September 10th, 2010
By MDS

In terms of music that is flat out fun, electronic, simple, and bass-friendly, there is no one in my mind that can compete with Daft Punk over the last fifteen years. When Daft Punk is on their game they not only legitimize dance and electronic music as a genre, but their electronic creativity is just so damn fun to listen to. Case in point: “Digital Love”—I defy anyone to not enjoy this song, especially the break that begins at the 2:15 mark.
I bring up Daft Punk because the first time I heard “I Gotta Feeling” I had no idea who made it but my initial reaction was that it reminded me of the type of song that Guy-Manuel de Homem-Christo and Thomas Bangalter would produce. When my wife told me that the song was by The Black Eyed Peas I thought to myself, “Finally, someone figured out how to make an American-ized Daft Punk song.”
I fully realize that, as someone who has previously written a 700+ word piece about Neutral Milk Hotel and devoted a volume of posts to Minutemen, I should possess some level of contempt towards The Black Eyed Peas; that I should view Fergie as some sort of modern day Nico who is infinitely more vapid and talentless, that will.i.am should be seen as a tool, that the band as a whole is something that transcends “disposable,” that the sins of their past (bringing Fergie into the group and, consequently, ditching their previous hip hop sound for something more mainstream) should cloud/taint their legacy. And if their entire catalog of music was awful I would probably subscribe to some of this thinking.

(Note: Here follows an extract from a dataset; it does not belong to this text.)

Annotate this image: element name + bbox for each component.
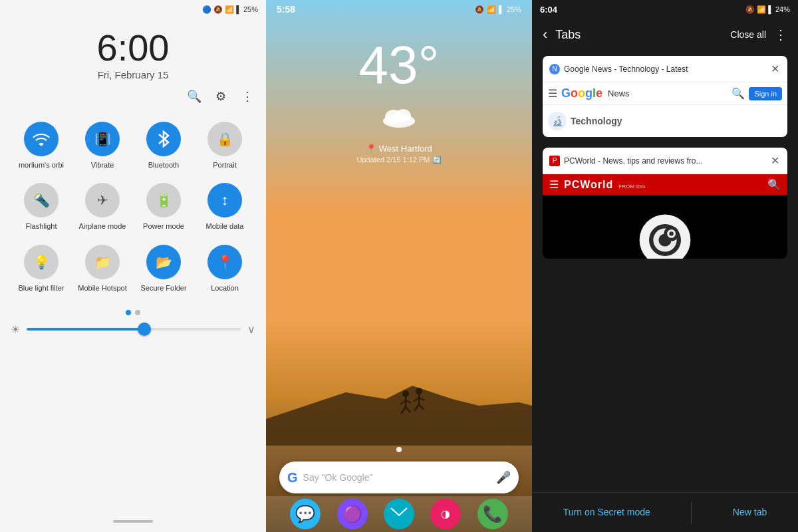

But I can’t do it—”I Gotta Feeling” is so perfect that it erases any desire to point out any shortcomings associated with the artists or their other art.[1] Furthermore, “I Gotta Feeling” does not have as its grand aspiration a desire to be seen or categorized as Important; it’s a primer song, designed almost solely to get you prepped for a night out. Of course, its inherent un-lofty expectations could be seen by some as instant justification for it to not be a Pantheon-level song. To be sure, this will be the only song on this site that includes a liberal use of random celebratory expressions (Mazel tov!) and idioms (Drank!) but its quirkiness and commercial appeal should not disqualify it from critical praise.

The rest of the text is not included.